567 Background: The Loyola University Chicago Cardinal Bernardin Cancer Center multidisciplinary Breast Oncology Center evaluates new patients (pts) for cancer-related distress using a needs-based screening tool, in accordance with Commission on Cancer (CoC) Standard 3.2. Identifying distress among newly diagnosed pre-surgical and pre-neoadjuvant pts allows for comprehensive treatment planning and establishment of a baseline for repeated assessments. Methods: Pts with newly diagnosed BC between May 2017 and June 2018 completed the “Patient Screening Questions for Supportive Care” (Coleman Supportive Oncology Collaborative, 2017), a consolidated screening tool based on validated instruments (NCCN Distress, PHQ-4, PROMIS), prior to initial provider visit. Cancer staging, demographics, and supportive oncology referrals were obtained from medical records. Descriptive statistics and chi-square were used. Results: 100 pts aged 30-94 (mean(SD) = 61.56(12.03)) completed the screening tool; 14.9% had Stage 0, 43.6% Stage I, 34.0% Stage II, 3.2% Stage III, and 4.3% Stage IV disease. 39% of pts screened positive for anxiety on the PHQ-4, and over 20% for depression. Anxiety was associated with cancer stage ( X2(df) = 12.20(4), p = .016). The most common practical concerns included living alone (19%), issues with work/school (16%), and paying for medical care (12%). Common physical concerns included difficulty with sleep (40%) and concentration/memory (17%), and tingling hands or feet (14%). Poor sleep was associated with depression ( X2(df) = 6.50(1), p = .011) and anxiety ( X2(df) = 7.17(1), p < .01). 57.7% reported at least "a little bit" of fatigue and 17.7% reported moderate to very severe pain.
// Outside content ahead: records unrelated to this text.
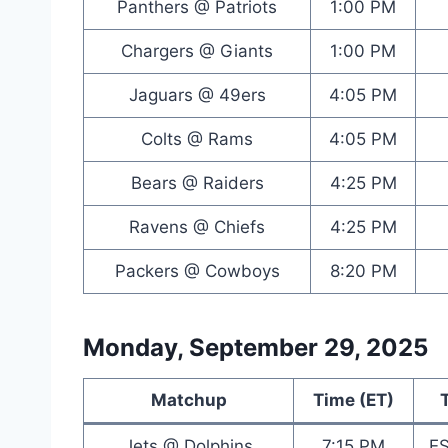
Panthers @ Patriots
1:00 PM
Chargers @ Giants
1:00 PM
Jaguars @ 49ers
4:05 PM
Colts @ Rams
4:05 PM
Bears @ Raiders
4:25 PM
Ravens @ Chiefs
4:25 PM
Packers @ Cowboys
8:20 PM
Monday, September 29, 2025
Matchup
Time (ET)
Jets @ Dolphins
7:15 PM
E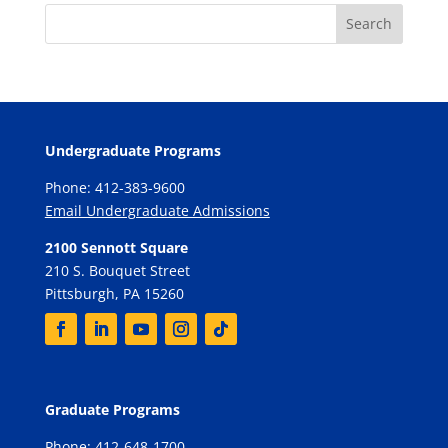
Undergraduate Programs
Phone: 412-383-9600
Email Undergraduate Admissions
2100 Sennott Square
210 S. Bouquet Street
Pittsburgh, PA 15260
Graduate Programs
Phone: 412-648-1700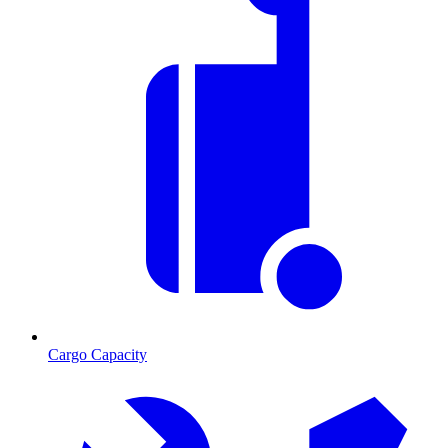
Cargo Capacity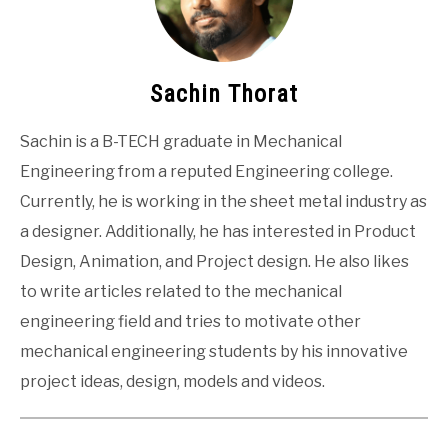
Sachin Thorat
Sachin is a B-TECH graduate in Mechanical
Engineering from a reputed Engineering college.
Currently, he is working in the sheet metal industry as
a designer. Additionally, he has interested in Product
Design, Animation, and Project design. He also likes
to write articles related to the mechanical
engineering field and tries to motivate other
mechanical engineering students by his innovative
project ideas, design, models and videos.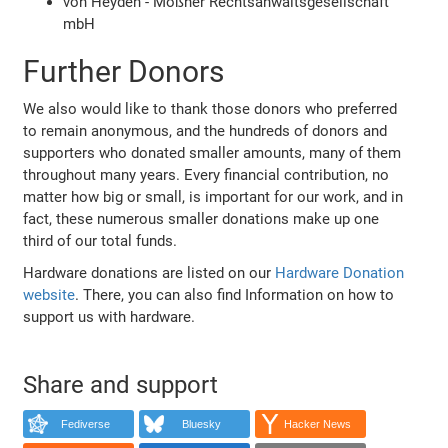
von Heyden - Mößner Rechtsanwaltsgesellschaft
mbH
Further Donors
We also would like to thank those donors who preferred
to remain anonymous, and the hundreds of donors and
supporters who donated smaller amounts, many of them
throughout many years. Every financial contribution, no
matter how big or small, is important for our work, and in
fact, these numerous smaller donations make up one
third of our total funds.
Hardware donations are listed on our
Hardware Donation
website
. There, you can also find Information on how to
support us with hardware.
Share and support
Fediverse
Bluesky
Hacker News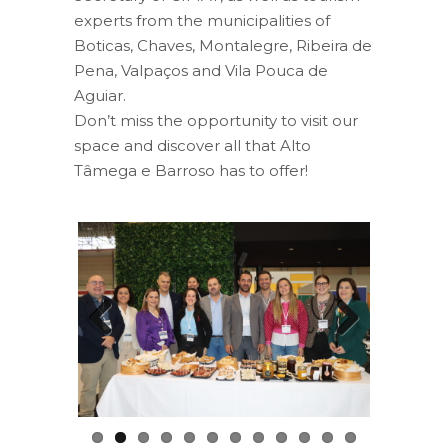
experts from the municipalities of
Boticas, Chaves, Montalegre, Ribeira de
Pena, Valpaços and Vila Pouca de
Aguiar.
Don’t miss the opportunity to visit our
space and discover all that Alto
Tâmega e Barroso has to offer!
Previous
Next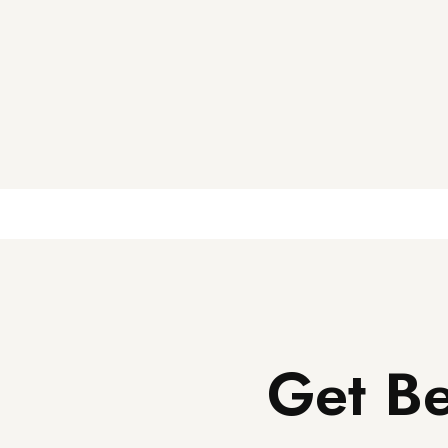
Get Be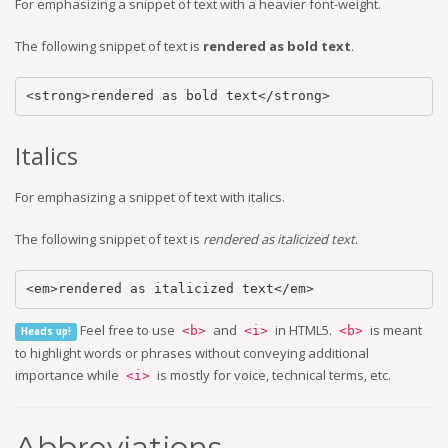
For emphasizing a snippet of text with a heavier font-weight.
The following snippet of text is
rendered as bold text
.
<strong>rendered as bold text</strong>
Italics
For emphasizing a snippet of text with italics.
The following snippet of text is
rendered as italicized text
.
<em>rendered as italicized text</em>
Feel free to use
and
in HTML5.
is meant
<b>
<i>
<b>
Heads up!
to highlight words or phrases without conveying additional
importance while
is mostly for voice, technical terms, etc.
<i>
Abbreviations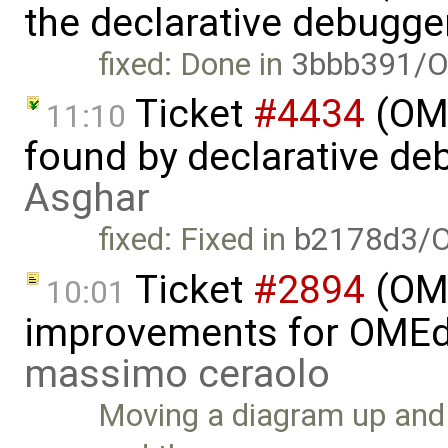
the declarative debugge
fixed: Done in
3bbb391/O
Ticket
#4434
(OME
11:10
found by declarative de
Asghar
fixed: Fixed in
b2178d3/
Ticket
#2894
(OME
10:01
improvements for OMEdit
massimo ceraolo
Moving a diagram up and 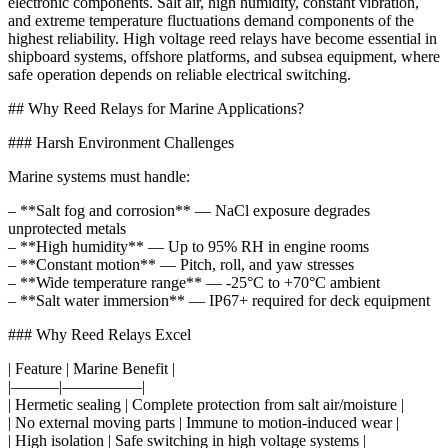
electronic components. Salt air, high humidity, constant vibration,
and extreme temperature fluctuations demand components of the
highest reliability. High voltage reed relays have become essential in
shipboard systems, offshore platforms, and subsea equipment, where
safe operation depends on reliable electrical switching.
## Why Reed Relays for Marine Applications?
### Harsh Environment Challenges
Marine systems must handle:
– **Salt fog and corrosion** — NaCl exposure degrades
unprotected metals
– **High humidity** — Up to 95% RH in engine rooms
– **Constant motion** — Pitch, roll, and yaw stresses
– **Wide temperature range** — -25°C to +70°C ambient
– **Salt water immersion** — IP67+ required for deck equipment
### Why Reed Relays Excel
| Feature | Marine Benefit |
|———|—————|
| Hermetic sealing | Complete protection from salt air/moisture |
| No external moving parts | Immune to motion-induced wear |
| High isolation | Safe switching in high voltage systems |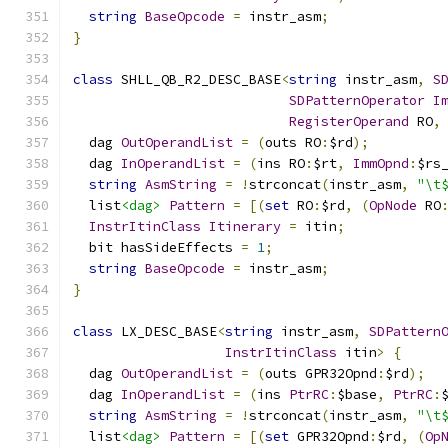
string
BaseOpcode
=
 instr_asm
;
}
class
 SHLL_QB_R2_DESC_BASE
<
string
 instr_asm
,
S
SDPatternOperator
I
RegisterOperand
 RO
,
  dag 
OutOperandList
=
(
outs RO
:
$rd
);
  dag 
InOperandList
=
(
ins RO
:
$rt
,
ImmOpnd
:
$rs
string
AsmString
=
!
strconcat
(
instr_asm
,
"\t
  list
<dag>
Pattern
=
[(
set
 RO
:
$rd
,
(
OpNode
 RO
InstrItinClass
Itinerary
=
 itin
;
  bit hasSideEffects 
=
1
;
string
BaseOpcode
=
 instr_asm
;
}
class
 LX_DESC_BASE
<
string
 instr_asm
,
SDPattern
InstrItinClass
 itin
>
{
  dag 
OutOperandList
=
(
outs GPR32Opnd
:
$rd
);
  dag 
InOperandList
=
(
ins 
PtrRC
:
$base
,
PtrRC
:
string
AsmString
=
!
strconcat
(
instr_asm
,
"\t
  list
<dag>
Pattern
=
[(
set
 GPR32Opnd
:
$rd
,
(
Op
Nearly all pts wanted to better understand their diagnosis (87.8%), prognosis (87.8%), or treatment (91.8%). Conclusions: Pts with newly diagnosed, early stage BC experience high levels of physical and emotional distress at the earliest point in the treatment trajectory. This study captures BC patients at a unique time point and provides support for conducting routine screening for supportive oncology needs at initiation of care. Further studies should reassess needs sequentially to determine changes across the care continuum.